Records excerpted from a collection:
------------------------------------------------------------

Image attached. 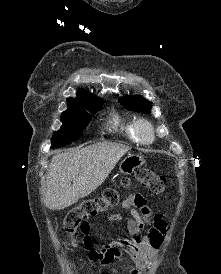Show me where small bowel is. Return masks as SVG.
Returning a JSON list of instances; mask_svg holds the SVG:
<instances>
[{"label": "small bowel", "mask_w": 221, "mask_h": 274, "mask_svg": "<svg viewBox=\"0 0 221 274\" xmlns=\"http://www.w3.org/2000/svg\"><path fill=\"white\" fill-rule=\"evenodd\" d=\"M121 206L129 212L126 236L104 242L98 246L91 236L89 222L84 220L80 226V231L83 234V246L91 262L109 265L118 260L126 267L129 274H141L161 249L168 233V221L163 215L154 213L141 194L129 195L122 201ZM109 219L119 221L122 217L120 214H113ZM146 226L149 227V230L144 233ZM123 252L131 257L132 263L126 261ZM99 274L122 273L116 268H112L101 271Z\"/></svg>", "instance_id": "obj_1"}]
</instances>
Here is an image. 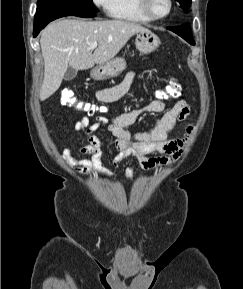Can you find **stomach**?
Here are the masks:
<instances>
[{
	"label": "stomach",
	"instance_id": "1",
	"mask_svg": "<svg viewBox=\"0 0 243 289\" xmlns=\"http://www.w3.org/2000/svg\"><path fill=\"white\" fill-rule=\"evenodd\" d=\"M136 48L141 54H149L161 44L160 39L150 30L137 33L135 39ZM126 68V61L122 57H116L110 61L96 66L91 71V76L96 80H103L119 75Z\"/></svg>",
	"mask_w": 243,
	"mask_h": 289
}]
</instances>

------------------------------------------------------------

Filter the lines above, keeping and copying those that contain "label".

[{"label": "small bowel", "mask_w": 221, "mask_h": 274, "mask_svg": "<svg viewBox=\"0 0 221 274\" xmlns=\"http://www.w3.org/2000/svg\"><path fill=\"white\" fill-rule=\"evenodd\" d=\"M121 206L129 212L126 236L104 242L98 246L91 236L89 222L84 220L80 226V231L83 234V246L91 262L109 265L118 260L126 267L129 274H141L161 249L168 233V221L163 215L154 213L141 194L129 195L122 201ZM109 219L119 221L122 217L120 214H113ZM146 226L149 227V230L144 233ZM123 252L131 257L132 263L126 261ZM99 274L122 273L116 268H112L101 271Z\"/></svg>", "instance_id": "obj_1"}]
	"label": "stomach",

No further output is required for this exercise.